▶ [WHAT THE EXERCISE ASKS] For the entries below, copy exactly the line that contains "itives et responsables, en" through the line that contains "Ganz oder gar", both ends included, and exclude all pictures.

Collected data
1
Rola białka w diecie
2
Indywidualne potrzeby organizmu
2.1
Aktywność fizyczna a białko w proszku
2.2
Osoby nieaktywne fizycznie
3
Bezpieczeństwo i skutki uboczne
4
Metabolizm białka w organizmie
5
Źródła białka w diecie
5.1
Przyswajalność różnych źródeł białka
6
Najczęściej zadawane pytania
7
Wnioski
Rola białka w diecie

==

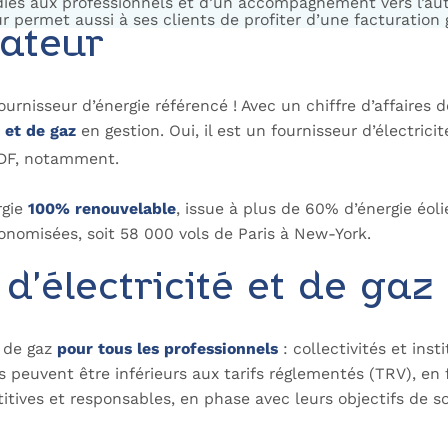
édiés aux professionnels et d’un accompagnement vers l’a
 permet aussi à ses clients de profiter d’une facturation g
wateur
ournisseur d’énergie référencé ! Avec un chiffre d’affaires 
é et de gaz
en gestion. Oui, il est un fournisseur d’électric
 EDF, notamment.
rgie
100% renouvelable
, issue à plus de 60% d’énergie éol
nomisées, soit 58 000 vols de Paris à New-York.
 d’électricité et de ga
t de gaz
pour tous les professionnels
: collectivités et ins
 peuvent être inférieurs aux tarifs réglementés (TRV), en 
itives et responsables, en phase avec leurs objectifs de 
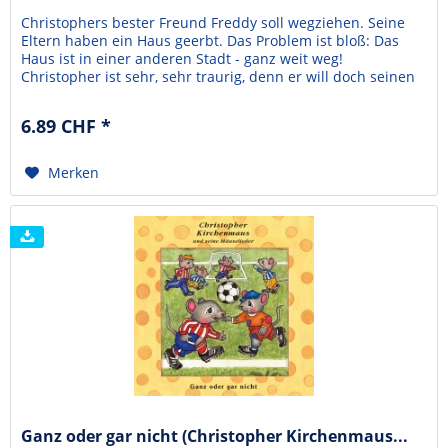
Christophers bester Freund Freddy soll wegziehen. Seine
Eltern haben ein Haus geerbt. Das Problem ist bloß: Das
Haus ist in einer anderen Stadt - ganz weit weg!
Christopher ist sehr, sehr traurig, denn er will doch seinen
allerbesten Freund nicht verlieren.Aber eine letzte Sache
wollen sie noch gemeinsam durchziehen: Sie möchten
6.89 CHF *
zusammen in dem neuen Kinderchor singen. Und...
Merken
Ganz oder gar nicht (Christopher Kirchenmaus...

▶ [SOLUTION TO THE EXERCISE]
itives et responsables, en phase avec leurs objectifs de 
Christophers bester Freund Freddy soll wegziehen. Seine
Eltern haben ein Haus geerbt. Das Problem ist bloß: Das
Haus ist in einer anderen Stadt - ganz weit weg!
Christopher ist sehr, sehr traurig, denn er will doch seinen
allerbesten Freund nicht verlieren.Aber eine letzte Sache
wollen sie noch gemeinsam durchziehen: Sie möchten
6.89 CHF *
zusammen in dem neuen Kinderchor singen. Und...
Merken
Ganz oder gar nicht (Christopher Kirchenmaus...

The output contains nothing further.